ABCA4 mutations are associated with several blinding diseases in humans, including Stargardt macular dystrophy [69], cone rod dystrophy [70] and retinitis pigmentosa [70,71]. Since ABCA4 functions to accelerate the regeneration of monostable pigments and species that do not have monostable pigments naturally lack ABCA4, human diseases associated with ABCA4 ultimately originated from the choice of monostable pigments during evolution. There may still be other unknown components of the visual cycle. For example, ABCA4 is expressed in the disc membranes of photoreceptor cells where it can play no role in retinal transport between the RPE and photoreceptor cells.

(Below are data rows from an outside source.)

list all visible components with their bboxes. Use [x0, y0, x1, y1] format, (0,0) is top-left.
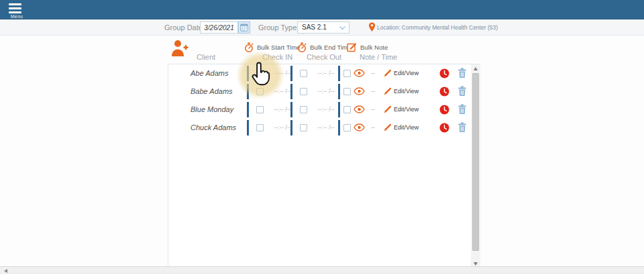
- bulk-end-time-label: Bulk End Time: [310, 44, 351, 51]
- check-out-checkbox[interactable]: [300, 70, 307, 77]
- note-checkbox[interactable]: [343, 106, 351, 113]
- menu-button[interactable]: Menu: [5, 1, 28, 19]
- eye-icon[interactable]: [354, 105, 365, 113]
- bulk-start-time-label: Bulk Start Time: [257, 44, 300, 51]
- note-placeholder: --: [368, 82, 378, 101]
- table-row: Blue Monday --:-- /-- --:-- /-- -- Edit/…: [168, 101, 472, 119]
- check-out-checkbox[interactable]: [300, 88, 307, 95]
- column-separator: [338, 84, 340, 99]
- check-out-time-placeholder: --:-- /--: [312, 82, 340, 101]
- horizontal-scrollbar[interactable]: [0, 266, 644, 274]
- client-name: Chuck Adams: [191, 119, 236, 137]
- column-separator: [338, 120, 340, 135]
- column-separator: [290, 66, 292, 81]
- column-header-check-in: Check IN: [262, 53, 292, 61]
- table-row: Abe Adams --:-- /-- --:-- /-- -- Edit/Vi…: [168, 64, 472, 82]
- calendar-button[interactable]: [238, 21, 250, 34]
- note-checkbox[interactable]: [343, 88, 351, 95]
- column-separator: [247, 66, 249, 81]
- scroll-left-button[interactable]: [2, 268, 9, 274]
- eye-icon[interactable]: [354, 87, 365, 95]
- column-separator: [247, 120, 249, 135]
- group-type-value: SAS 2.1: [302, 23, 327, 31]
- bulk-end-time-button[interactable]: Bulk End Time: [297, 42, 351, 52]
- column-separator: [247, 84, 249, 99]
- group-date-label: Group Date:: [164, 19, 205, 36]
- bulk-start-time-button[interactable]: Bulk Start Time: [244, 42, 300, 52]
- calendar-icon: [240, 23, 248, 32]
- check-in-checkbox[interactable]: [256, 70, 264, 77]
- eye-icon[interactable]: [354, 69, 365, 77]
- table-row: Chuck Adams --:-- /-- --:-- /-- -- Edit/…: [168, 119, 472, 137]
- column-separator: [338, 102, 340, 117]
- location-text: Location: Community Mental Health Center…: [377, 19, 498, 36]
- bulk-note-label: Bulk Note: [360, 44, 388, 51]
- triangle-left-icon: [4, 269, 7, 273]
- pencil-icon[interactable]: [384, 105, 392, 113]
- trash-icon[interactable]: [458, 68, 467, 78]
- column-separator: [290, 120, 292, 135]
- client-name: Abe Adams: [191, 64, 228, 82]
- note-checkbox[interactable]: [343, 124, 351, 131]
- note-checkbox[interactable]: [343, 70, 351, 77]
- edit-view-link[interactable]: Edit/View: [394, 64, 419, 82]
- column-separator: [247, 102, 249, 117]
- pencil-icon[interactable]: [384, 87, 392, 95]
- scrollbar-thumb[interactable]: [472, 73, 479, 251]
- vertical-scrollbar[interactable]: [471, 64, 480, 268]
- edit-view-link[interactable]: Edit/View: [394, 101, 419, 119]
- note-placeholder: --: [368, 119, 378, 137]
- column-separator: [338, 66, 340, 81]
- check-in-checkbox[interactable]: [256, 88, 264, 95]
- group-date-input[interactable]: [200, 21, 238, 34]
- client-name: Blue Monday: [191, 101, 233, 119]
- note-placeholder: --: [368, 64, 378, 82]
- app-window: Menu Group Date: Group Type: SAS 2.1: [0, 0, 644, 275]
- pencil-icon[interactable]: [384, 123, 392, 131]
- clock-icon[interactable]: [439, 123, 449, 133]
- triangle-down-icon: [474, 262, 478, 266]
- column-header-note-time: Note / Time: [360, 53, 397, 61]
- menu-label: Menu: [5, 14, 28, 19]
- check-in-checkbox[interactable]: [256, 106, 264, 113]
- edit-view-link[interactable]: Edit/View: [394, 82, 419, 101]
- top-nav-bar: Menu: [0, 0, 644, 19]
- table-rows: Abe Adams --:-- /-- --:-- /-- -- Edit/Vi…: [168, 64, 472, 137]
- column-header-check-out: Check Out: [307, 53, 341, 61]
- triangle-up-icon: [474, 67, 478, 70]
- pencil-icon[interactable]: [384, 69, 392, 77]
- check-out-time-placeholder: --:-- /--: [312, 119, 340, 137]
- stopwatch-icon: [297, 42, 307, 52]
- check-out-checkbox[interactable]: [300, 124, 307, 131]
- check-in-checkbox[interactable]: [256, 124, 264, 131]
- edit-view-link[interactable]: Edit/View: [394, 119, 419, 137]
- stopwatch-icon: [244, 42, 254, 52]
- clock-icon[interactable]: [439, 105, 449, 115]
- trash-icon[interactable]: [458, 122, 467, 133]
- clock-icon[interactable]: [439, 87, 449, 97]
- clock-icon[interactable]: [439, 68, 449, 78]
- check-out-checkbox[interactable]: [300, 106, 307, 113]
- toolbar: Group Date: Group Type: SAS 2.1: [0, 19, 644, 36]
- bulk-note-button[interactable]: Bulk Note: [347, 42, 388, 52]
- location-pin-icon: [368, 22, 376, 32]
- column-separator: [290, 84, 292, 99]
- group-type-select[interactable]: SAS 2.1: [297, 21, 350, 34]
- check-out-time-placeholder: --:-- /--: [312, 101, 340, 119]
- table-row: Babe Adams --:-- /-- --:-- /-- -- Edit/V…: [168, 82, 472, 101]
- client-table: Abe Adams --:-- /-- --:-- /-- -- Edit/Vi…: [168, 64, 480, 268]
- note-placeholder: --: [368, 101, 378, 119]
- add-client-button[interactable]: [169, 38, 189, 58]
- scroll-up-button[interactable]: [471, 64, 480, 72]
- chevron-down-icon: [339, 26, 345, 30]
- column-header-client: Client: [197, 53, 215, 61]
- person-add-icon: [169, 38, 189, 58]
- client-name: Babe Adams: [191, 82, 233, 101]
- eye-icon[interactable]: [354, 123, 365, 131]
- check-out-time-placeholder: --:-- /--: [312, 64, 340, 82]
- column-separator: [290, 102, 292, 117]
- note-edit-icon: [347, 42, 357, 52]
- trash-icon[interactable]: [458, 104, 467, 115]
- group-type-label: Group Type:: [258, 19, 299, 36]
- trash-icon[interactable]: [458, 86, 467, 97]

Although vertebrates exclusively use monostable pigments for vision, theydo have endogenous bistable pigments in the inner retina including melanopsin [72,73,74,75] and neuropsin [25,76]. Exogenously expressed bistable pigments from unicellular organisms even function well both in the vertebrate retina [77] and the brain (as employed by the technique optogenetics) [78]. Bistable pigments can be repeatedly stimulated by light in vertebrate neurons that have no access to the visual cycle [78]. Why did evolution come up with monostable pigments, which require much more “maintenance”? Despite the many advantages of bistable pigments, there have to be very good reasons for monostable pigments to exist as the universal pigments for vertebrate vision. The first likely reason is survival in the dark. Vision at night can offer tremendous survival advantages for both predators (e.g., to find more prey) and prey (e.g., to avoid predators). Unlike bistable pigments, monostable pigments can regenerate in complete darkness and therefore are likely more suitable for continuous night vision. Bistable pigments can be formed in the dark only in the initial formation of the bistable pigment [79]. Another possible advantage is color vision. Monostable pigments may be more precise in discriminating different wavelengths of light (the basis of color vision) because the response of a bistable pigment to light is confounded by its two absorption maxima (one for activation and one for regeneration). There may be other reasons to justify the choice of this highly energy-consuming and disease-prone regeneration mechanism for visual pigments.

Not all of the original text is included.